**WORK ITEM**
From the line containing "Dank Aufhängung kann die Matschwanne" to the last line of the records below, retype every line exactly and output nothing else.

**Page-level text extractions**
########

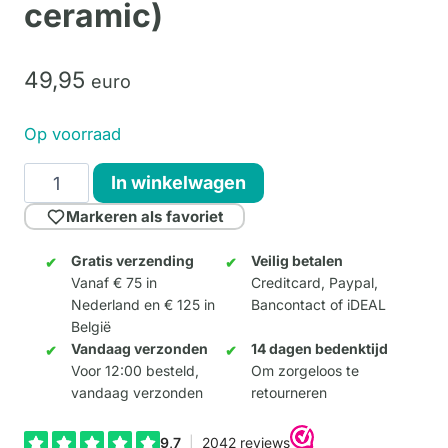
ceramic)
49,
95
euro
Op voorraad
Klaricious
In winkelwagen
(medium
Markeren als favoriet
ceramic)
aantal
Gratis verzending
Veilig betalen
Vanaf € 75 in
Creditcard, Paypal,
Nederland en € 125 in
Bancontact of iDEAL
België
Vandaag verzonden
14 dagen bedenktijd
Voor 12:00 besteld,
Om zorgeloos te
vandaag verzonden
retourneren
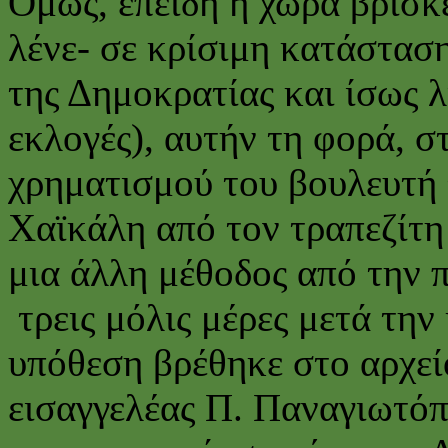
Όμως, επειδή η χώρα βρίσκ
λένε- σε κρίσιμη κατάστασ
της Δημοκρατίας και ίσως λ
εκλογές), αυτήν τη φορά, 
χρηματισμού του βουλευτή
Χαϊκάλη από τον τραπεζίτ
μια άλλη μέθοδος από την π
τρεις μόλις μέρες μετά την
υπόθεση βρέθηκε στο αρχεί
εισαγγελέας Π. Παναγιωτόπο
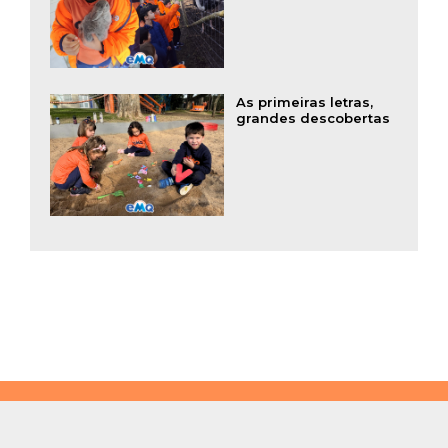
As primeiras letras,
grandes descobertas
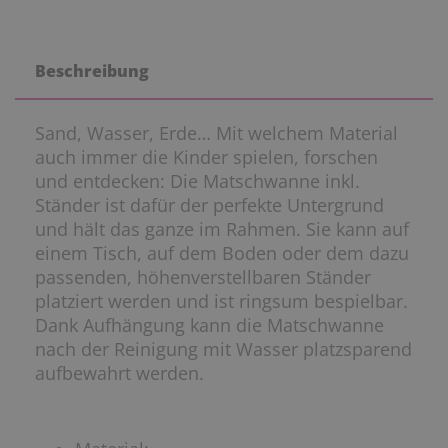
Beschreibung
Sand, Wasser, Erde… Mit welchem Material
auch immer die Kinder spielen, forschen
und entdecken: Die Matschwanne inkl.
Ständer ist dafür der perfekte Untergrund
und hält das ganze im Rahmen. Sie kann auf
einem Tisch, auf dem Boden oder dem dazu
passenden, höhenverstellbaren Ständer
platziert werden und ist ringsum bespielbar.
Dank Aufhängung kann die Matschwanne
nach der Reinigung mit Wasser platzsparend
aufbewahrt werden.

########

**TASK RESPONSE**
Dank Aufhängung kann die Matschwanne
nach der Reinigung mit Wasser platzsparend
aufbewahrt werden.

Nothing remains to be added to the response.